Victoria has seen a decline of just over 30% from the same period last year, amounting to more than $65 million. Here too, May was the lowest point, with a 35% year-on-year decline. However, tough times may lie ahead for the state, given its implementation of Stage 4 Covid-19 restrictions, which continue to attach any travel and activity to necessity. Advanced bookings for September are down more than 60% compared to last year as a result.

After a rough patch in May with a third of revenues wiped out, South Australia has stabilised to a large extent. Strachan indicated that fortunes have been unevenly distributed in the state.

“The market in South Australia is very patchy – if you’re a destination tourist park located within about 3 hours’ drive of the city, you’re probably seeing booking rates increase and you possibly had a very strong July. But if you’re a park located further away, such as further inland, you may be yet to experience a significant rebound since May’s low-point.”

The sunny spots

Escaping disaster have been holiday parks in Western Australia and Tasmania, where revenue drops have been in and around 20%. Both states have also seen a boom in revenues over June and July, joining NSW in the league of rising year-on-year revenues.
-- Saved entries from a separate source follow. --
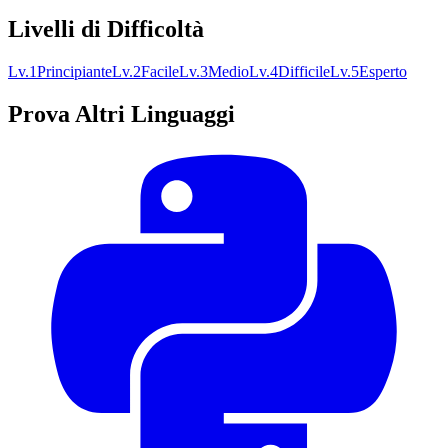
Livelli di Difficoltà
Lv.
1
Principiante
Lv.
2
Facile
Lv.
3
Medio
Lv.
4
Difficile
Lv.
5
Esperto
Prova Altri Linguaggi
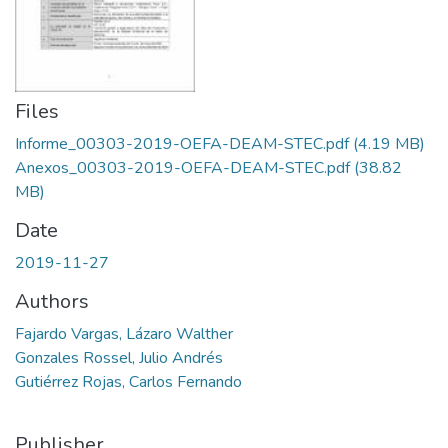
Files
Informe_00303-2019-OEFA-DEAM-STEC.pdf
(4.19 MB)
Anexos_00303-2019-OEFA-DEAM-STEC.pdf
(38.82
MB)
Date
2019-11-27
Authors
Fajardo Vargas, Lázaro Walther
Gonzales Rossel, Julio Andrés
Gutiérrez Rojas, Carlos Fernando
Publisher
So the impact has been varied, yet most states have managed to pick things up in recent months. For Strachan, the outlook remains mixed. Borders are still being controlled, and uncertainty looms of a potentially disastrous second wave. The broader economic landscape also remains gloomy, while business fundamentals within the holiday parks sector are being challenged.

“On the customer side, a big part of this comes down to the missing grey nomads and international tourists who usually visit Australia’s holiday parks year-round. On the business side, credit is becoming more difficult and time-consuming to come by and transactional activity has stalled,” he said. It remains to be seen how the sector will navigate these challenges.